Launch Countries (2026 Beta)
Amazon has confirmed beta service in five countries starting late 2026 or early 2027, pending sufficient satellite deployment (578+ required for initial coverage):
A free public waitlist is open at leo.amazon.com. Amazon CEO Andy Jassy confirmed a mid-2026 consumer launch target in his annual shareholder letter. However, with 329+ satellites currently in orbit and 578 needed for Phase 1 service, broad availability is more realistically a 2027 timeline. Coverage will expand from northern and southern latitudes first, gradually filling toward the equator as more satellites are deployed.
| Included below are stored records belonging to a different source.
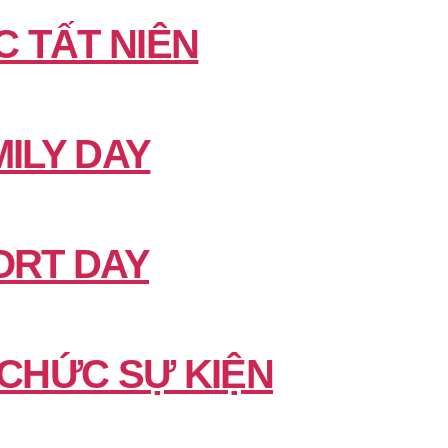
C TẤT NIÊN
ILY DAY
ORT DAY
 CHỨC SỰ KIỆN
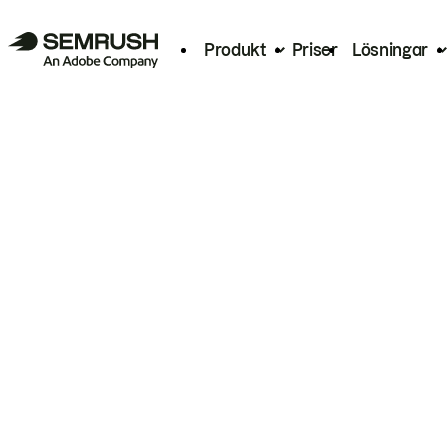
Produkt
Priser
Lösningar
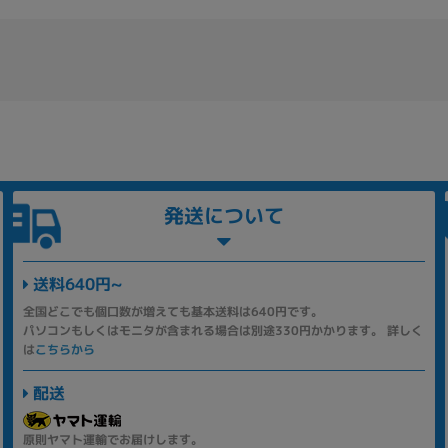
発送について
送料640円~
全国どこでも個口数が増えても基本送料は640円です。
パソコンもしくはモニタが含まれる場合は別途330円かかります。 詳しく
は
こちらから
配送
原則ヤマト運輸でお届けします。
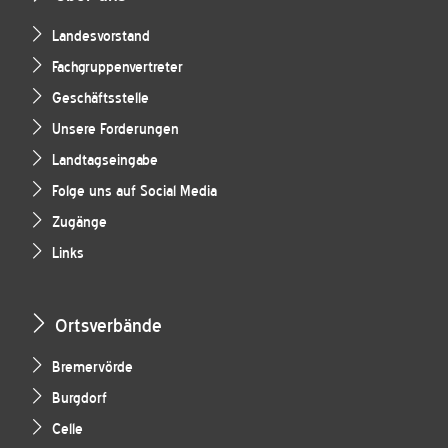
Landesvorstand
Fachgruppenvertreter
Geschäftsstelle
Unsere Forderungen
Landtagseingabe
Folge uns auf Social Media
Zugänge
Links
Ortsverbände
Bremervörde
Burgdorf
Celle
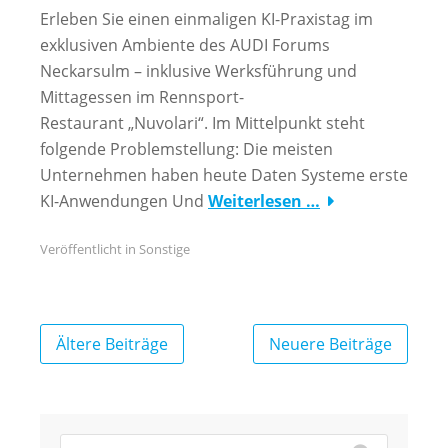
Erleben Sie einen einmaligen KI-Praxistag im
exklusiven Ambiente des AUDI Forums
Neckarsulm – inklusive Werksführung und
Mittagessen im Rennsport-
Restaurant „Nuvolari“. Im Mittelpunkt steht
folgende Problemstellung: Die meisten
Unternehmen haben heute Daten Systeme erste
KI-Anwendungen Und
Weiterlesen …
Veröffentlicht in
Sonstige
Beitragsnavigation
Ältere Beiträge
Neuere Beiträge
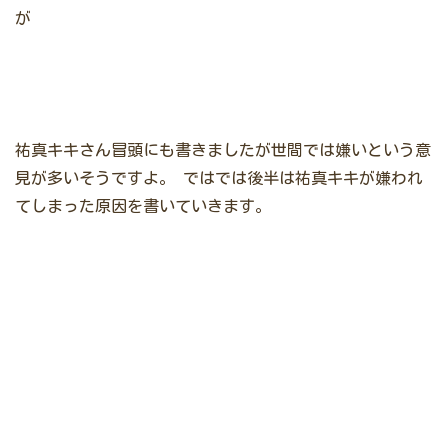
が
祐真キキさん冒頭にも書きましたが世間では嫌いという意
見が多いそうですよ。
ではでは後半は祐真キキが嫌われ
てしまった原因を書いていきます。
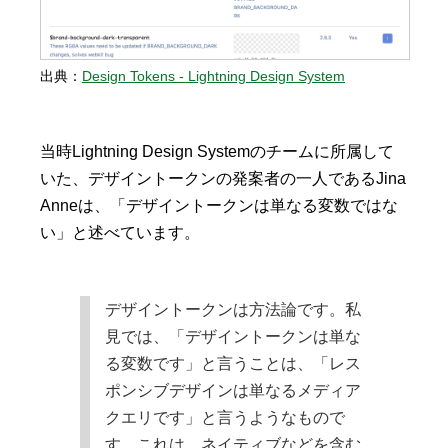
出典：
Design Tokens - Lightning Design System
当時Lightning Design Systemのチームに所属して
いた、デザイントークンの発案者の一人であるJina
Anneは、「デザイントークンは単なる変数ではな
い」と述べています。
デザイントークンは方法論です。私
見では、「デザイントークンは単な
る変数です」と言うことは、「レス
ポンシブデザインは単なるメディア
クエリです」と言うようなもので
す。これは、ネイティブなどを含む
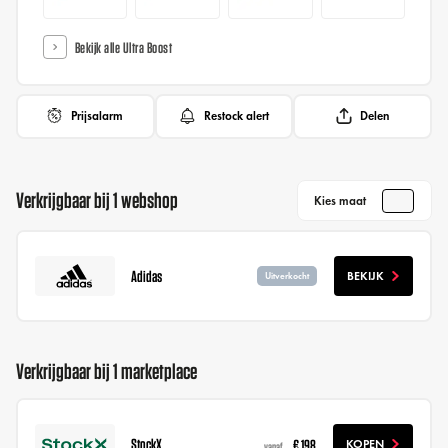
Bekijk alle Ultra Boost
Prijsalarm
Restock alert
Delen
Verkrijgbaar bij 1 webshop
Kies maat
Adidas
BEKIJK
Uitverkocht
Verkrijgbaar bij 1 marketplace
StockX
€ 198
KOPEN
vanaf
Country-by-Country Availability
| Country / Region | Partner | Expected Timeline | Status |
|---|---|---|---|
| 🇺🇸 United States | Direct (Amazon) | Late 2026 / early 2027 | Beta waitlist open — $210M+ in BEAD grants secured |
| 🇬🇧 United Kingdom | Direct (Amazon) | Late 2026 / early 2027 | Beta waitlist open |
| 🇫🇷 France | Direct (Amazon) | Late 2026 / early 2027 | Beta waitlist open |
| 🇩🇪 Germany | Direct (Amazon) | Late 2026 / early 2027 | Beta waitlist open |
| 🇨🇦 Canada | Direct (Amazon) | Late 2026 / early 2027 | Beta waitlist open |
| 🇦🇺 Australia | NBN (wholesale) | Mid-2026 onwards | Agreement signed — 300,000+ regional customers targeted |
| 🇧🇷🇦🇷🇨🇱🇨🇴🇪🇨🇵🇪🇺🇾 Latin America | DIRECTV / Sky Brasil | 2027 | Distribution agreement signed |
| 🇻🇳 Vietnam | Amazon direct | 2027+ | $570M investment announced |
| 🌍 Rural Africa | Vanu Inc. | 2027+ | Connectivity agreement signed |
| ✈️ In-flight (airlines) | JetBlue (first) | 2027 | First airline partnership confirmed |
Globalstar Acquisition
In April 2026, Amazon announced an agreement to acquire Globalstar, a satellite communications company with 24 LEO satellites and 28 ground gateways worldwide. The deal adds licensed spectrum, regulatory approvals in 100+ countries, and established ground infrastructure — significantly accelerating Amazon Leo's global rollout beyond the initial five countries. The acquisition is expected to close in 2027.
Customer Terminals
Amazon has announced three self-install terminal models, all designed to undercut Starlink's $499 dish price:
| Terminal | Speed | Target Price | Use Case |
|---|---|---|---|
| Leo Nano | Up to 100 Mbps | TBD (lowest tier) | Basic broadband, IoT |
| Leo Pro | Up to 400 Mbps | Under $400 | Residential, small business |
| Leo Ultra | Up to 1 Gbps | TBD (premium) | Enterprise, government |
All terminals use Amazon's custom silicon and are designed for DIY installation — no professional setup required. The standard Leo Pro terminal measures under 28 cm (11 inches) square. Monthly service pricing has not been announced, but Amazon is expected to compete aggressively with Starlink, potentially bundling with Prime memberships and AWS cloud services.
Coverage vs Starlink
For comparison, Starlink is available in 100+ countries with 4+ million subscribers and 10,460+ active satellites. Amazon Leo's coverage will start much more limited but expand as the launch cadence increases. The three-shell orbital architecture (590/610/630 km) is optimised for latitudes between 30° and 56° — covering the initial five launch countries well. Equatorial coverage requires more satellites. China's rival Guowang and Qianfan constellations are also deploying rapidly, adding competitive pressure from the east.